Elsewhere, two old golden-hearted crooks, Durai and Sami are to be released. Durai had an infant son who was kidnapped from a park. To date, Durai doesn't know who kidnapped him or whether his son is even alive. The duo wants to spend the rest of their lives as good, respected men. The plan is short-lived when they find themselves on the trail of the diamonds. Soon they learn about the Victoria and realise that no one has got a scent of the missing diamonds. To get closer to the Victoria, they pose as distant cousins of the Victoria driver, who are reluctantly admitted inside by the driver's elder daughter Rani, who soon starts acting suspiciously. During the day, Rani rides the Victoria, posing as a man.

She slips out of the home. One day Durai and Sami follow her to the house of a man unknown to them, Senthil Nathan and a henchman named Victor. They are shocked to see Rani seducing him. But when Victor tries to rape her, the duo saves her. On accosting her, she says that the man was loitering suspiciously near the Victoria when her father was arrested. Before they can learn anything from him. he is shot dead. On learning the Victoria drivers' story, the duo decides to do a good turn. They tell Rani the whole truth, but a shocked Rani doesn't have a clue about the location of the diamonds. Even after tearing the Victoria apart, nothing is found. Meanwhile, Rani falls in love with Raja. Whom she met while posing as a cab driver. she tries to woo him posing as a rich lady. A plan which works well.
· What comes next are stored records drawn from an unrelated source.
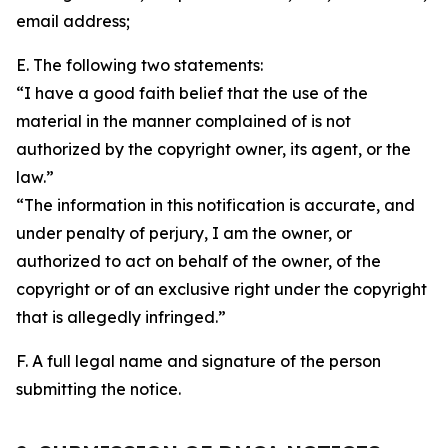
email address;
E. The following two statements:
“I have a good faith belief that the use of the
material in the manner complained of is not
authorized by the copyright owner, its agent, or the
law.”
“The information in this notification is accurate, and
under penalty of perjury, I am the owner, or
authorized to act on behalf of the owner, of the
copyright or of an exclusive right under the copyright
that is allegedly infringed.”
F. A full legal name and signature of the person
submitting the notice.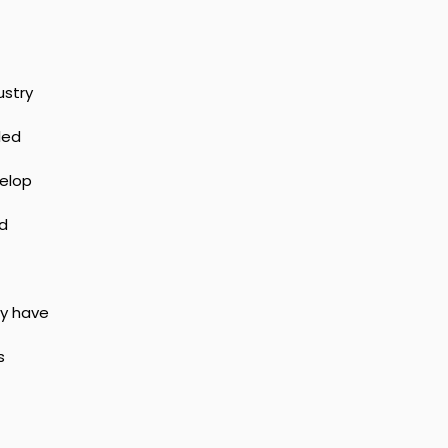
stry 
led 
elop 
d 
y have 
s 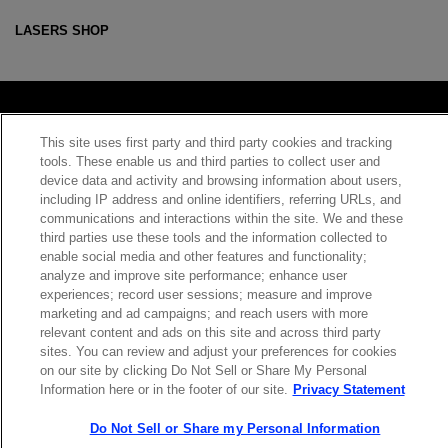
LASERS SHOP
This site uses first party and third party cookies and tracking
Contact Sales
tools. These enable us and third parties to collect user and
device data and activity and browsing information about users,
including IP address and online identifiers, referring URLs, and
communications and interactions within the site. We and these
ABOUT US
LOCATIONS
third parties use these tools and the information collected to
enable social media and other features and functionality;
analyze and improve site performance; enhance user
INVESTOR RELATIONS
BLOG
experiences; record user sessions; measure and improve
marketing and ad campaigns; and reach users with more
relevant content and ads on this site and across third party
EVENTS
NEWSROOM
sites. You can review and adjust your preferences for cookies
on our site by clicking Do Not Sell or Share My Personal
Information here or in the footer of our site.
Privacy Statement
LEGAL
RESOURCES
Do Not Sell or Share my Personal Information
However, Raja learns the truth and decides to marry her. Despite knowing about her father. Raja also meets Durai and Sami, whereupon he gets suspicious of the duo. Here Senthil Nathan objects to Raja's relationship with Rani. Later, Raja learns of his father's true nature and leaves him. After meeting Rani, Durai and Sami tell the truth to him too. The quartet decides to find the diamonds. Senthil Nathan kidnaps Rani on learning that she is the daughter of Shankaralingam, the Victoria driver. Later, Raja, Durai and Sami are also kidnapped and tortured. During the deal, Senthil Nathan's drinks are being served on an ornate tray with a fake Victoria headlamp attached to it. Sami realises that the diamonds are hidden in the Victoria's lamp. He buys time for himself and his old buddy and they go to retrieve the diamonds. The duo turns up at Senthil Nathan's den, where they manage to create confusion by luring the gang members to the diamonds.
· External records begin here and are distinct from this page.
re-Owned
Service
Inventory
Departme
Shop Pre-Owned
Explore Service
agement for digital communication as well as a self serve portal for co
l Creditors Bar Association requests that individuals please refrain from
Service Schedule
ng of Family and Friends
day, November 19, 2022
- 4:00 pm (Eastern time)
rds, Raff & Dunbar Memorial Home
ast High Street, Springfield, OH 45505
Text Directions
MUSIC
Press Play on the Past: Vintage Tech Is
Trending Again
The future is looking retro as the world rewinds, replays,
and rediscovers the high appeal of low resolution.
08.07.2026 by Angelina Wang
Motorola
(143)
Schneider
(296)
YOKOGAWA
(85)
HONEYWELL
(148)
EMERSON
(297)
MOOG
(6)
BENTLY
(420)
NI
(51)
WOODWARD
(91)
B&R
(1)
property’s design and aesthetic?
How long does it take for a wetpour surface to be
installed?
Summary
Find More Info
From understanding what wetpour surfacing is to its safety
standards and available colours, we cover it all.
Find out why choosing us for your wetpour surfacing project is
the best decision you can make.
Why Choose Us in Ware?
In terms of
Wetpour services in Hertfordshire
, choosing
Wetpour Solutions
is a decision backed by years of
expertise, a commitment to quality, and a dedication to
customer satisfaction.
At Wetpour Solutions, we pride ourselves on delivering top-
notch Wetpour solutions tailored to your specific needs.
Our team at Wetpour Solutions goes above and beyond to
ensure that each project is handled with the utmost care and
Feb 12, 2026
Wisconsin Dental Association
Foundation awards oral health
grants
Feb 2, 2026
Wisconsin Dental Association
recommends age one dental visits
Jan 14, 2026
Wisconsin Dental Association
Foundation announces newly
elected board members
Senthil Nathan is embarrassed to see that not one member of his gang is loyal to him. During the melee, another twist occurs where an old henchman of Senthil Nathan reveals that Raja isn't Senthil Nathan's son. Senthil Nathan had ordered the henchman to steal somebody's child, because Senthil Nathan's father had threatened to disown him. Senthil Nathan could have prevented the situation only by proving that Senthil Nathan fathered the child. In the end, Senthil Nathan and his remaining cronies are arrested and Rani's father is set free. After being reunited with his son and his would be daughter-in-law, Durai decides to settle down. However, Sami decides that his destiny might have written something else for him and leaves. Soon Durai spots a Burka-clad woman who is actually Sami. Sami tells Durai that he will not let the latter spend the rest of his life without him. Durai relents and goes home with his friend.

==Production==
The court scenes were shot at Saradha Studios. Suryanarayanan, one of the film's producers appeared as court judge in the film.
== Soundtrack ==
Music was composed by T. R. Pappa and lyrics were written by Kannadasan.
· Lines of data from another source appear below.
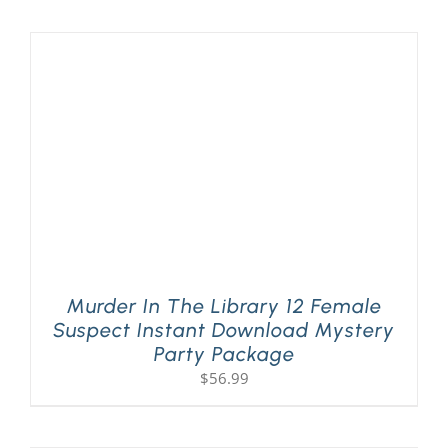
PLAY! Sites
Gift Cards!
About Us
Murder In The Library 12 Female
Suspect Instant Download Mystery
Party Package
$
56.99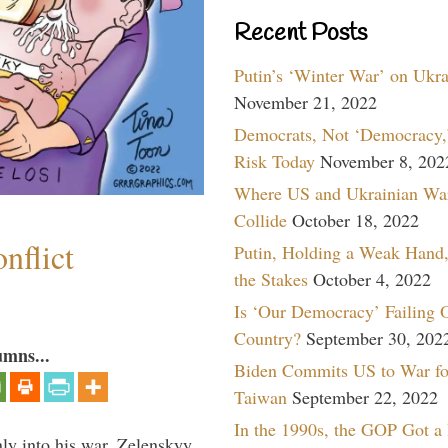
Recent Posts
Putin’s ‘Winter War’ on Ukr
November 21, 2022
Democrats, Not ‘Democracy,’
Risk Today
November 8, 202
Where US and Ukrainian Wa
Collide
October 18, 2022
nflict
Putin, Holding a Weak Hand,
the Stakes
October 4, 2022
Is ‘Our Democracy’ Failing 
Country?
September 30, 202
umns...
Biden Commits US to War fo
Taiwan
September 22, 2022
In the 1990s, the GOP Got a
y into his war, Zelenskyy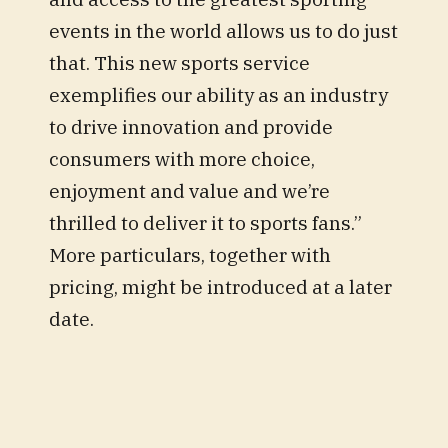
events in the world allows us to do just
that. This new sports service
exemplifies our ability as an industry
to drive innovation and provide
consumers with more choice,
enjoyment and value and we’re
thrilled to deliver it to sports fans.”
More particulars, together with
pricing, might be introduced at a later
date.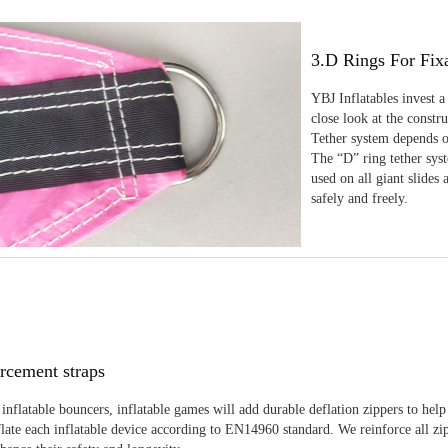
3.D Rings For Fix
YBJ Inflatables invest a
close look at the constr
Tether system depends on
The “D” ring tether sys
used on all giant slides 
safely and freely.
rcement straps
inflatable bouncers, inflatable games will add durable deflation zippers to help
late each inflatable device according to EN14960 standard. We reinforce all zi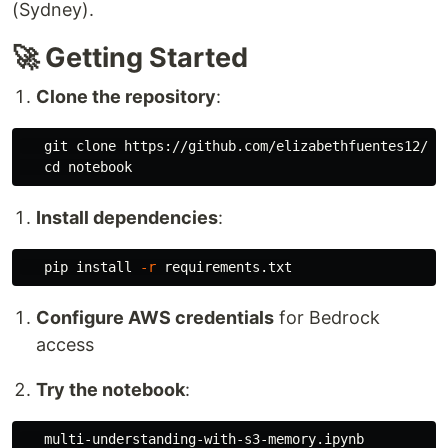
(Sydney).
🚀 Getting Started
Clone the repository
:
   git clone https://github.com/elizabethfuentes12/st
cd 
Install dependencies
:
   pip 
install
-r
Configure AWS credentials
for Bedrock
access
Try the notebook
: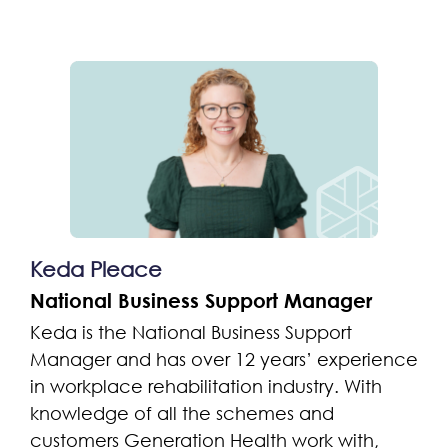
Keda Pleace
National Business Support Manager
Keda is the National Business Support
Manager and has over 12 years’ experience
in workplace rehabilitation industry. With
knowledge of all the schemes and
customers Generation Health work with,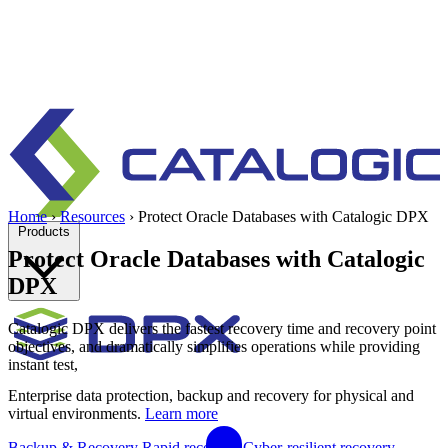
Home
›
Resources
›
Protect Oracle Databases with Catalogic DPX
Products
Protect Oracle Databases with Catalogic
DPX
Catalogic DPX delivers the fastest recovery time and recovery point
objectives, and dramatically simplifies operations while providing
instant test,
Enterprise data protection, backup and recovery for physical and
virtual environments.
Learn more
Backup & Recovery
Rapid recovery
Cyber-resilient recovery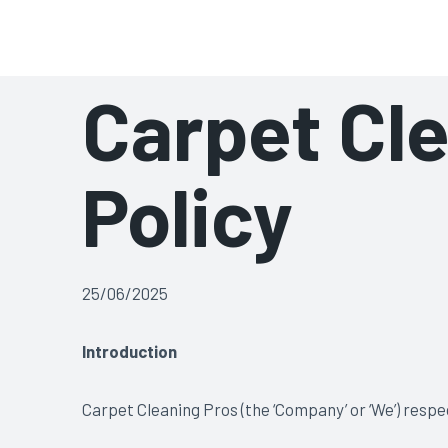
Skip
Carpet & Upholstery Cle
to
content
Carpet Cle
Policy
25/06/2025
Introduction
Carpet Cleaning Pros (the ‘Company’ or ‘We’) respe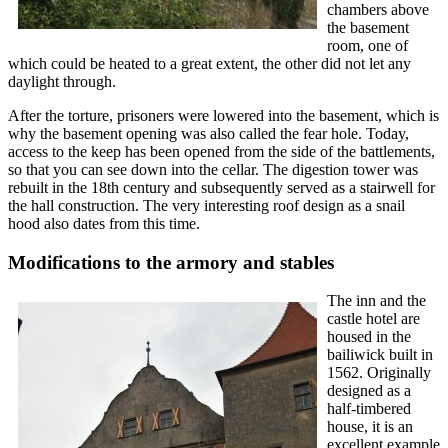
chambers above
the basement
room, one of
which could be heated to a great extent, the other did not let any
daylight through.
After the torture, prisoners were lowered into the basement, which is
why the basement opening was also called the fear hole. Today,
access to the keep has been opened from the side of the battlements,
so that you can see down into the cellar. The digestion tower was
rebuilt in the 18th century and subsequently served as a stairwell for
the hall construction. The very interesting roof design as a snail
hood also dates from this time.
Modifications to the armory and stables
The inn and the
castle hotel are
housed in the
bailiwick built in
1562. Originally
designed as a
half-timbered
house, it is an
excellent example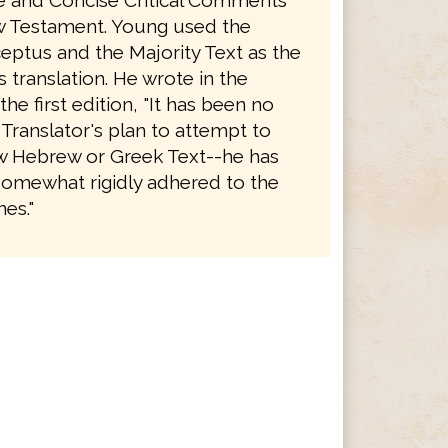
le and Concise Critical Comments
 Testament. Young used the
eptus and the Majority Text as the
is translation. He wrote in the
the first edition, "It has been no
 Translator's plan to attempt to
 Hebrew or Greek Text--he has
somewhat rigidly adhered to the
es."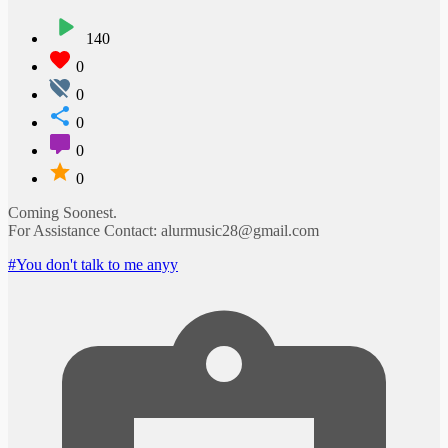
140
0
0
0
0
0
Coming Soonest.
For Assistance Contact: alurmusic28@gmail.com
#You don't talk to me anyy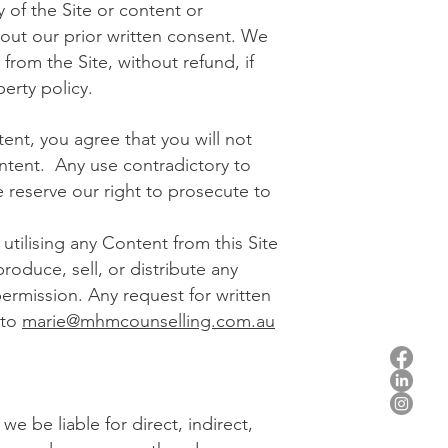
 of the Site or content or
thout our prior written consent. We
from the Site, without refund, if
perty policy.
ent, you agree that you will not
ontent. Any use contradictory to
 reserve our right to prosecute to
utilising any Content from this Site
roduce, sell, or distribute any
rmission. Any request for written
 to
marie@mhmcounselling.com.au
e be liable for direct, indirect,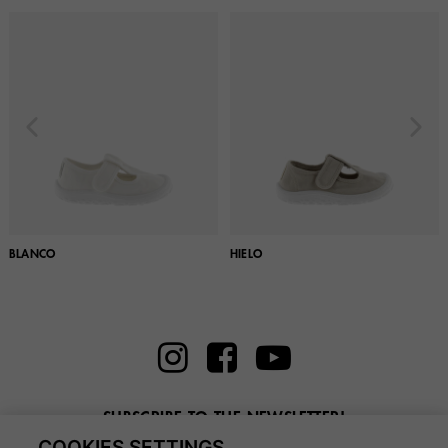
BLANCO
HIELO
SUBSCRIBE TO THE NEWSLETTER!
COOKIES SETTINGS
Enter here your email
| No. | Title | Singer(s) | Length |
|---|---|---|---|
| 1. | "Iru Mangani Pol" | S. P. Balasubrahmanyam, Jayalalithaa | 03:13 |
| 2. | "Iruvu Muzhuthum" | M. R. Vijaya | 04:51 |
| 3. | "Parthen Oru Azhagi" | T. M. Soundararajan | 04:48 |
| 4. | "Thana kidachathaiya (Ithu Saavi)" | Kovai Soundararajan, S. P. Balasubrahmanyam |  |

== Reception ==
Kanthan of Kalki compared the film unfavourably to the original.

== Impact ==
Jayalalithaa's opponents in politics circulated a still from Vairam showing her as a cabaret dancer to tarnish her image.